On and on, I fucked her and spanked her and she cried out “Yes, sir!” and the spot on her butt cheek grew pinker and pinker where my palm hit it. Thrills raced through me, the thrills of dominating her, of being the strong one in charge, having her do my whim, service me, call me sir and cast her head downward and whisper “I love you” to my cock which no woman had ever done before and no woman had never made me beg for her pussy before and no woman had ever wanted to unleash the animal in me to let it loose and watch it roar and thrash.

***

Does this whet your appetite to read more? You can try your luck at a random drawing for 5 free ebooks of this novel. Simply send an email to me at augustmacgregor@gmail.com by the end of the month (September 30). In your email, tell me the name that, if you do win, you’d like me to include on the post when I list the winners on October 1. You know, if you don’t want me to include your full name, you can shorten it (like A. Bouffant) or go with a nickname (like Saucy Pants). The winners will be picked by random out of a hat. Those 5 lucky winners will receive an email with a coupon code so they can download the ebook from Smashwords for free.
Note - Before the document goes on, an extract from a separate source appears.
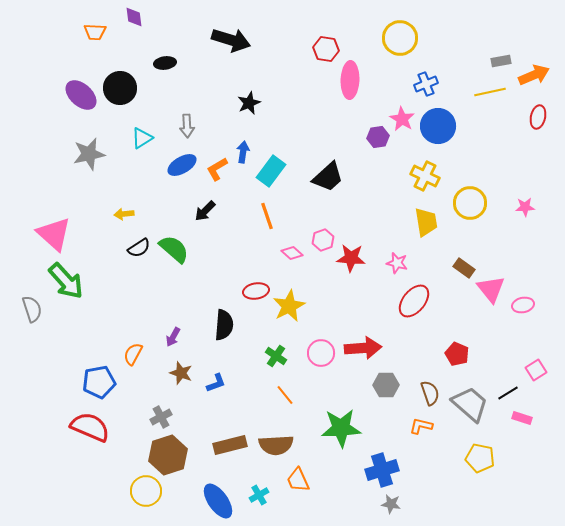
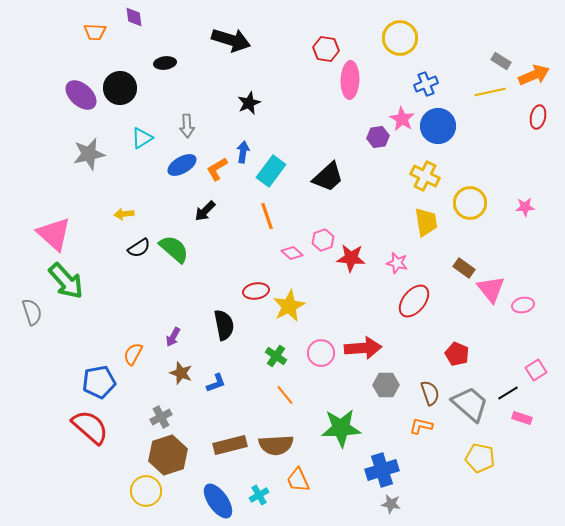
gray rectangle at (501, 61): rotated 42 degrees clockwise
gray semicircle at (32, 309): moved 3 px down
black semicircle at (224, 325): rotated 16 degrees counterclockwise
red semicircle at (90, 427): rotated 18 degrees clockwise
Only open for readers who are at least 18 years old. This is erotica, after all. In case you couldn’t tell from that excerpt.

Bavarian Beauty cover

But, if you just can’t wait until the giveaway and you’re not the gambling type, you can purchase the ebook at Amazon, Barnes & Noble, and Smashwords (you have to click “Adult Content” in the top blue bar, all the way to the right to view these kinds of books). This is a work of erotic fiction and is meant for mature readers only. It contains explicit descriptions of sex (including threesomes and light BDSM), a lot of hot chocolate, Bavarian food, beer drinking, gorgeous scenery of mountains, a few leather outfits, and a creepy mannequin.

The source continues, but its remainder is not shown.